I'm just trying to get all my ducks in a row this week before I leave North Carolina forever. I called Trooper C. and we ended up talking for a good little while. So I asked about how they were trying to get up with me that day. The first thing they did was come to our house. Obviously, I wasn't home. So they asked the neighbors about me. And we don't know our neighbors well, not to mention two of them had just moved in like within a week before Matt's death. But the woman next door to us told them there was a homeowner's association and so they contacted HOA and got the name of our realtor. And then our realtor, who is also our friend, told them where I worked. And voila.
So anyway, information surfaced that Matt's phone was between his legs. I found this out last Friday. I had this unrelenting urge to pinpoint a reason as to why this all happened. And now I have it. That was the final piece to confirm my speculation all along. And guess what? A.) I'm not surprised and B.) Hearing that was like being given a big gift box wrapped in closure.
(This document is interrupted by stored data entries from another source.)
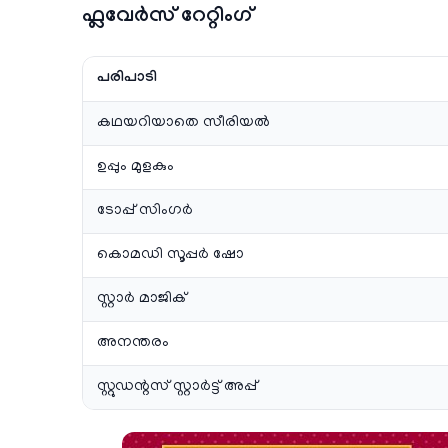
ഫ്ലവേര്‍സ് റേറ്റിംഗ്
പരിപാടി
കഥയറിയാതെ സീരിയല്‍
ഉപ്പും മുളകും
ടോപ്പ് സിംഗര്‍
കൊമഡി സൂപ്പര്‍ ഷോ
സ്റ്റാര്‍ മാജിക്
അനന്തരം
സ്റ്റുഡന്റസ് സ്റ്റാര്‍ട്ട്‌ അപ്പ്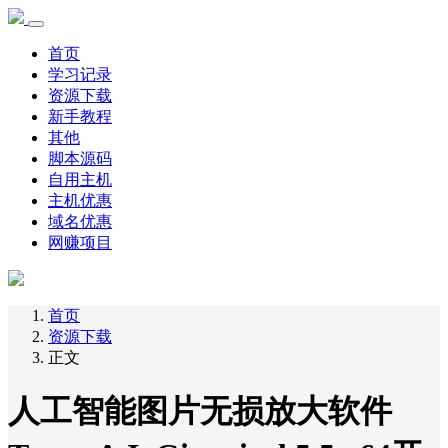
首页
学习记录
资源下载
新手教程
其他
脚本源码
自用主机
主机优惠
域名优惠
网赚项目
首页
资源下载
正文
人工智能图片无损放大软件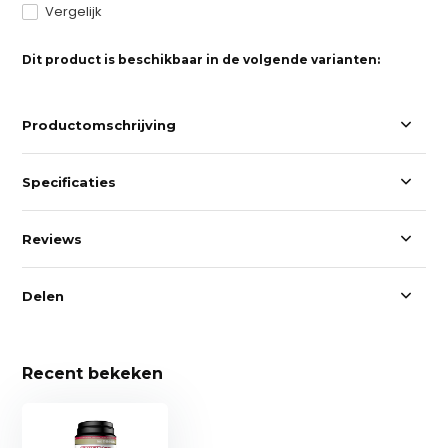
Vergelijk
Dit product is beschikbaar in de volgende varianten:
Productomschrijving
Specificaties
Reviews
Delen
Recent bekeken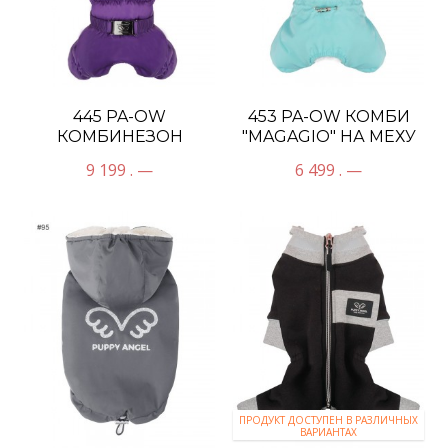
445 PA-OW
453 PA-OW КОМБИ
КОМБИНЕЗОН
"MAGAGIO" НА МЕХУ
"ANGELER" НА
ДЕВОЧКА
9 199 . —
6 499 . —
КНОПКАХ УНИСЕКС
ПРОДУКТ ДОСТУПЕН В РАЗЛИЧНЫХ
ВАРИАНТАХ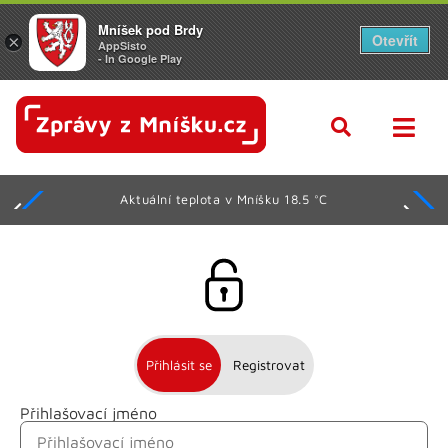
Mníšek pod Brdy
Otevřít
×
AppSisto
- In Google Play
Aktuální teplota v Mníšku 18.5 °C
Přihlásit se
Registrovat
Přihlašovací jméno
Jméno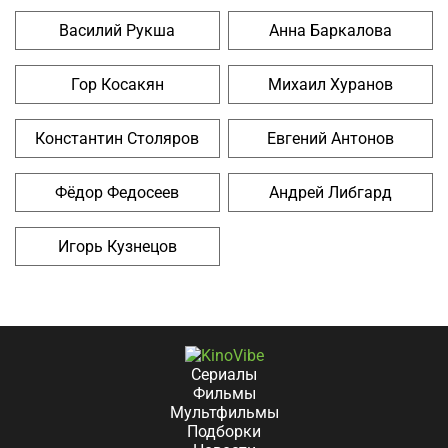
Василий Рукша
Анна Баркалова
Гор Косакян
Михаил Хуранов
Константин Столяров
Евгений Антонов
Фёдор Федосеев
Андрей Либгард
Игорь Кузнецов
Сериалы
Фильмы
Мультфильмы
Подборки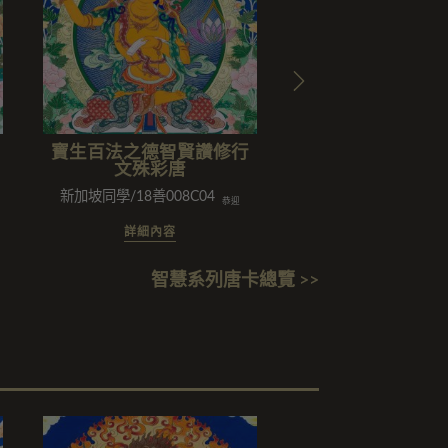
寶生百法之德智賢讚修行
寶生百法之丹巴
文殊彩唐
主尊文殊言說獅
龍天護法善神
新加坡同學/18善008C04
劉惠燕闔家/劉蓮珠闔家/劉氏家
恭迎
詳細內容
詳細內容
智慧系列唐卡總覽 >>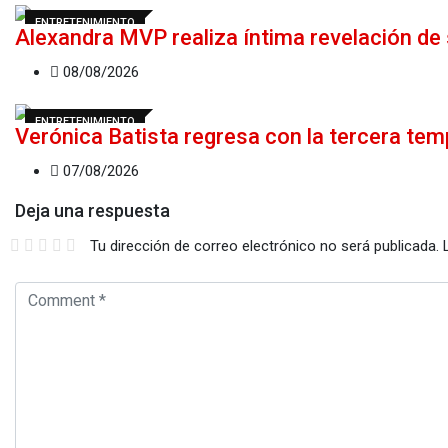
ENTRETENIMIENTO
Alexandra MVP realiza íntima revelación de
08/08/2026
ENTRETENIMIENTO
Verónica Batista regresa con la tercera te
07/08/2026
Deja una respuesta
Tu dirección de correo electrónico no será publicada.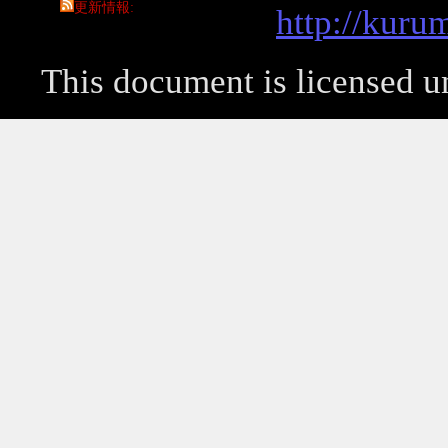
更新情報
http://kuru
This document is licensed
But Trooper C. wouldn't speculate with me, try as I might. I couldn't get him to tell me that was the reason. But I feel like I know. I felt like I knew a month ago, I just couldn't say it yet.
I left a message for the doctor who treated Matt in the trauma center. I'm waiting to hear back although I wouldn't be surprised if I didn't... but we will see. And I also left a message to the towing company to see if they might, by chance, still have Matt's house keys. He had a keychain remote for our security system so if I could get that back, that would be nice. But I'm not betting on it!
Anyway, I felt a lot better about things after I talked to Trooper C. and I also had another therapy sesh today. I feel okay. I am sad to be leaving our home here. But at the same time, I look forward to moving back to Michigan to be with friends and family.
My therapist asked me, "Do you feel like one half of you is doing okay and the other half is doing terribly?" That is EXACTLY how I feel.